Suzanne Webster (Spitzer) (E&S, Ph.D. ‘21) graduated summa cum laude (cumulative GPA 3.972) earning her Ph.D. in Fall 2021. This University of Notre Dame grad had already published two peer reviewed journal articles as an undergraduate prior to entering the program, as well as given almost thirty presentations across the country at various conferences and written nearly 40 articles on science communication.

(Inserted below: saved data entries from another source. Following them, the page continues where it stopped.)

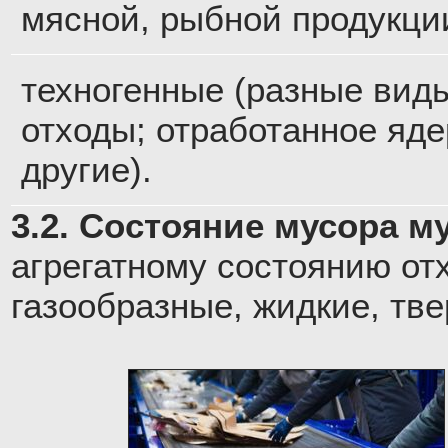
мясной, рыбной продукции
техногенные (разные виды
отходы; отработанное яде
другие).
3.2. Состояние мусора м
агрегатному состоянию от
газообразные, жидкие, тв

While in the MEES program, Suzanne twice received the award for Outstanding Graduate Assistant from the University of Maryland Graduate School (2018, 2020), been awarded the Debbie-Morrin Nordlund Memorial Travel Award (2017), the Dean's Fellowship (2017), and in 2020 was awarded a Knauss Marine Policy Fellowship which placed her in NOAA's Technology Partnerships Office as their first Stakeholder Engagement and Communications Specialist. In her final semester Suzanne Webster was awarded the Anne G. Wylie Fellowship (Fall 2021).


Chelsea Wegner Koch (E&O, Ph.D. ‘21) entered the MEES Ph.D. Program in Fall 2017 with the Dean's Fellowship and graduated four years later summa cum laude in Fall 2021 with a perfect 4.0 cumulative GPA. Prior to entering the program, she was awarded the Knauss Marine Policy Fellowship in 2014, and was placed in the National Science Foundation Office of Polar Programs in the US Antarctic Program (contracted by Lockheed Martin). She presented her dissertation research results at the Alaska Marine Science Symposium in both 2019 and 2020, and she received the best poster presentation award for a Ph.D. student at the 2019 meeting. She was awarded one of six nationwide North Pacific Research Board (NPRB) Graduate Student Fellowships in 2019 and provided an oral presentation at the Ocean Science Meeting in San Diego, the APECS Science-Policy Workshop, in Reykjavik, Iceland in October 2019 and the Gordon Research Seminar in Lucca, Italy in March 2019. Chelsea is currently working with UNESCO's Intergovernmental Oceanographic Commission as a Contract Science Officer in Ile de France, France.